I’ve been working as a barista for a few years now, and I’ve learned a lot about the people who choose to get their coffee at high-end shops instead of the gas station.
Americans Really Are Addicted To Caffeine
There is a running joke in our culture about caffeine addiction. The joke is funny because it is real. The early morning customers are cranky because they haven’t had their fix yet. Many customers stop by multiple times per day. It is not uncommon to see one get annoyed if drip coffee is not immediately available.

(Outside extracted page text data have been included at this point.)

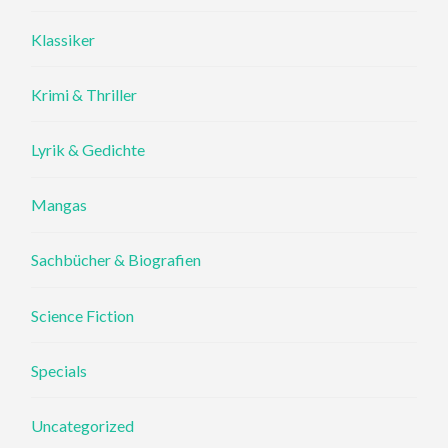
Klassiker
Krimi & Thriller
Lyrik & Gedichte
Mangas
Sachbücher & Biografien
Science Fiction
Specials
Uncategorized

Customers Don’t See Baristas As Professionals
I worked at the coffee shop for about eight months before I could say with confidence that I could consistently create good beverages. Years later I’m still practicing and improving. Baristas are skilled professionals. Customers usually don’t understand that.
Customers Share Everything But Their Names
Most of the customers I see are regulars. I don’t know most of their names. I know their favorite drinks, where they are from, where they work, what kind of dogs they have, what kind of car they drive, and their opinion on the president. People are not concerned about giving a whole lot of personal information to their baristas.
It’s A Great Scene
People from all walks of life hang out in coffee shops. Artists, entrepreneurs, bankers, athletes – there is no telling who will walk through the door. As a barista, I’m in the middle of all of that. I get to hang out with the most interesting, coffee-loving people in Pittsburgh five days out of the week. I get a chance to really know them because they all love to share ideas or casually chat.
The Scene Ends Up Eating A Lot Of My Attention
Being in the middle of that scene can get a little overwhelming, especially when I’m trying to do my job. Chatting with these people and connecting with them helps me to connect them to other people in the area. It’s way more fun doing that than it is to do dishes or restock sugar. For some reason customers think it’s rude when I try to multitask. It can be difficult finding a balance.
The customers have a big role in making my job fun and satisfying. The connections I made from being a part of this scene are irreplaceable. The valuable and interesting lessons I have learned from working with these people will stay with me and help me for the rest of my life.